Diary by Yitskhok Rudashevski, 1968

Portions of the diary that Yitskhok Rudashevski kept in the Vilna ghetto were first published in 1953 in their original Yiddish in volume 15 of the Yiddish journal Di Goldene Keyt (The Golden Chain). A Hebrew translation of the diary was published in 1968, and the complete English edition appeared in 1973 under the title The Diary of the Vilna Ghetto: June 1941-April 1943.

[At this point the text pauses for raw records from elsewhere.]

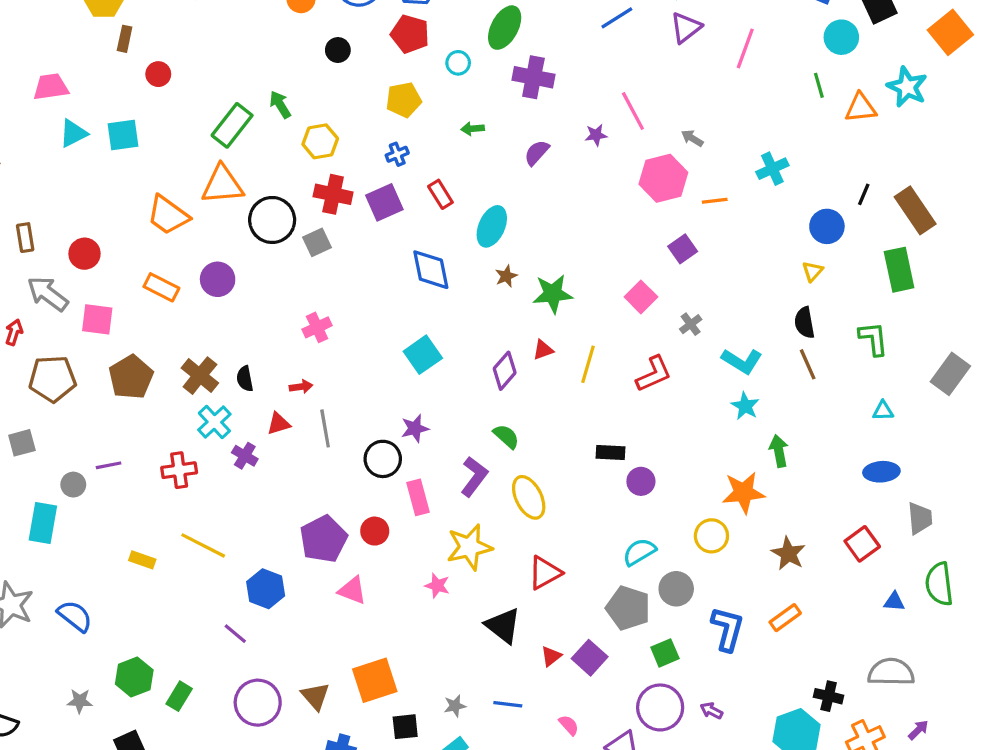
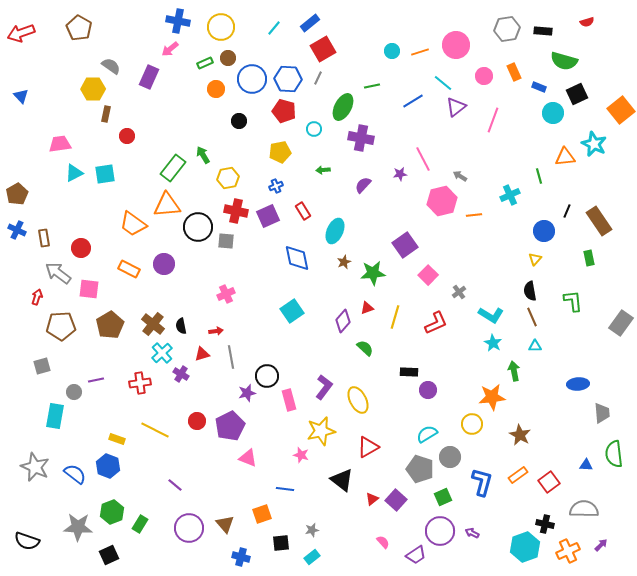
green line: (819, 85) -> (539, 176), moved
gray square: (317, 242) -> (226, 241), turned 30
purple square: (683, 249) -> (405, 245), moved, size x1.4
green rectangle: (899, 270) -> (589, 258), size x0.6
cyan triangle: (883, 411) -> (535, 346), moved
purple star: (415, 428) -> (247, 393), moved
green semicircle: (506, 436) -> (365, 348), moved
red circle: (375, 531) -> (197, 421), moved
red square: (862, 544) -> (549, 482), moved
blue hexagon: (266, 589) -> (108, 466), moved
orange square: (375, 680) -> (262, 514), size x0.7
gray star: (80, 701) -> (78, 527), size x1.8
blue line: (508, 704) -> (285, 489), moved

Before the war Vilna had been a major center of Jewish learning. Even after the Nazi invasion, the Vilna ghetto continued to be a place where Jews engaged in the study of letters as long as they were alive. Despite his young age—he was 13 at the time of the Nazi onslaught—Yitskhok was heavily involved in learning. He belonged to a circle of Yiddish writers, for example, and declared that "ghetto folklore which is amazingly cultivated in blood, and which is scattered over the little streets, must be collected and cherished as a treasure for the future." He recorded the establishment of a Jewish historical society in the ghetto on 10 November 1942, and he was careful to note the literary celebration on 13 December 1942 that was held in honor of the circulation of the 100,000th book from the ghetto library, adding, "The book unites us with the future, the book unites us with the world."

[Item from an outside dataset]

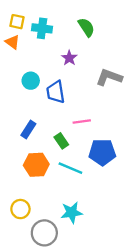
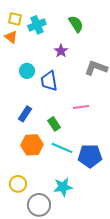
cyan cross: (42, 28) -> (37, 25), turned -30
pink line: (82, 122) -> (81, 107), moved
blue pentagon: (102, 152) -> (90, 156), moved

As he wrote his own book, then, Yitskhok exhibited a deep understanding of the significance of the book for history and for humanity. To be sure, he saw a definitive connection between the status of the book and the status of the human being. "Into what kind of helpless, broken creature can man be transformed?" he asks. Of course, in Vilna the Jews were not just broken, they were murdered—primarily at Ponary—and Yitskhok's diary bears witness to the meaning of Ponary from beginning to end. In the fall of 1941 he wrote, "Ponar[y]—the word with a wound written in blood … Ponar[y] is the same as a nightmare, a nightmare which accompanies the gray strand of our ghetto-days." And in one of the diary's last entries, dated 5 April 1943, he noted, "Around 5,000 persons were not taken to Kovno as promised but transported by train to Ponar[y] where they were shot."

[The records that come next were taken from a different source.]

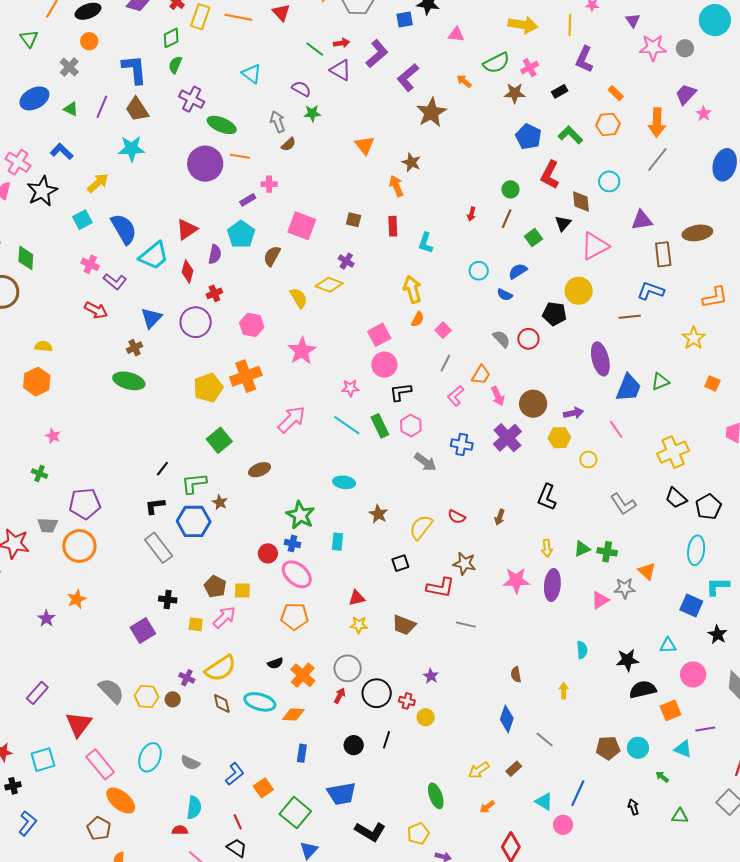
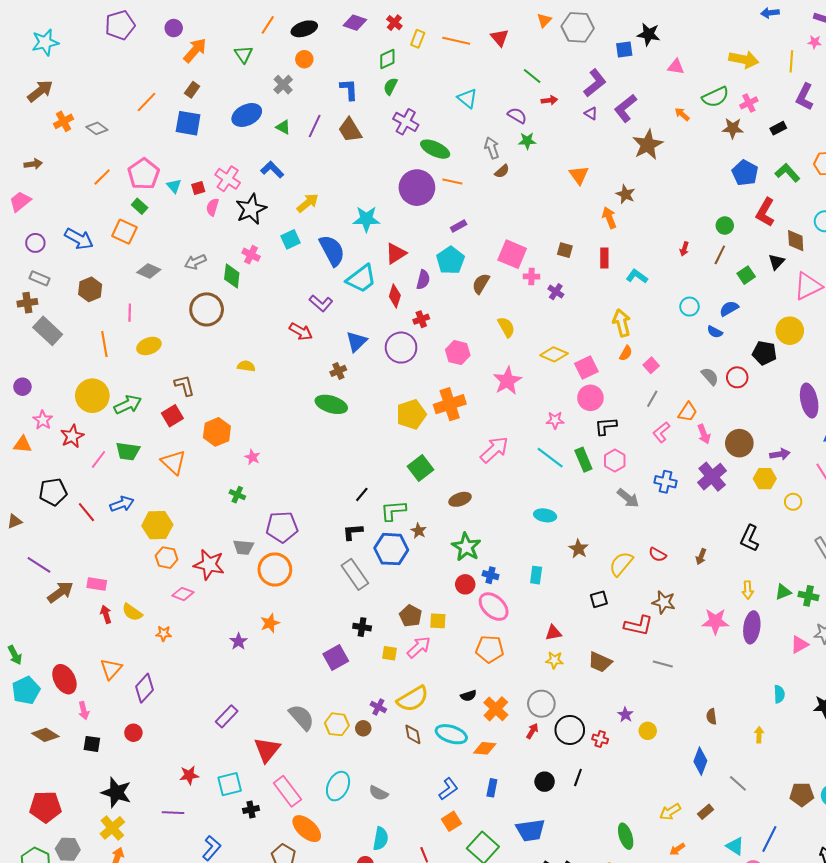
yellow rectangle: (200, 17) -> (418, 39), size x0.7
red arrow: (341, 43) -> (549, 100), moved
blue L-shape: (134, 69) -> (349, 89), size x0.7
purple triangle: (341, 70) -> (591, 113), moved, size x0.6
cyan star: (132, 149) -> (366, 219), moved
pink cross: (269, 184) -> (532, 276), moved
cyan L-shape: (426, 243) -> (637, 276), turned 105
pink cross: (90, 264) -> (251, 255), moved
yellow diamond: (329, 285) -> (554, 354), moved
orange hexagon: (37, 382) -> (217, 432), moved
green star: (300, 515) -> (466, 547), moved
yellow circle: (426, 717) -> (648, 731), moved
blue L-shape: (235, 774) -> (448, 789), moved
black cross: (13, 786) -> (251, 809), moved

Like many Holocaust diaries, Yitskhok's also chronicles the assault on the holy within the human as that assault is carried out on the holy days. On Yom Kippur 1941, for example, he recorded the uprooting of several thousand people from the ghetto and added, "These people never came back." The Yom Kippur roundup was followed by one of many pogroms, whereupon he wrote, "The old synagogue courtyard is pogromized. Phylacteries, religious books, rags are scattered under one's feet." And on Yom Kippur 1942 he affirmed that, even though he was not religious, "This holiday drenched in blood and sorrow which is solemnized in the ghetto, now penetrates my heart." The holiday penetrated his heart because the holiness of the holiday manifested itself through the human beings who embraced it, and those human beings had been murdered.

Yitskhok's youth found eloquent expression in his longing for a place in the world; indeed, that is one reason books were so dear to him. The more intense the destruction of the world, the more intense the longing. Seeing how ruined lives paralleled ruined families, homes, and buildings, he cried out, "How much tragedy and anguish is mirrored in every shattered brick, in every dark crack, in every bit of plaster with a piece of wallpaper." As a natural longing for a sense of place, his longing is also a yearning for nature. He joined a nature group and declared, "We are not cut off from nature in spirit." And in the spring of 1943, the year of his death, he wrote, "I revel in the spring breeze, catch the spring rays and my heart is full of strange yearning." Those who have been young know that yearning. Reading Yitskhok's diary, one realizes that even such yearning was subject to annihilation.

Hauntingly prescient, Yitskhok's diary ends with the words, "We may be fated for the worst." The question confronting the reader who comes to the end of this testimony is, "What will be the fate of his diary?"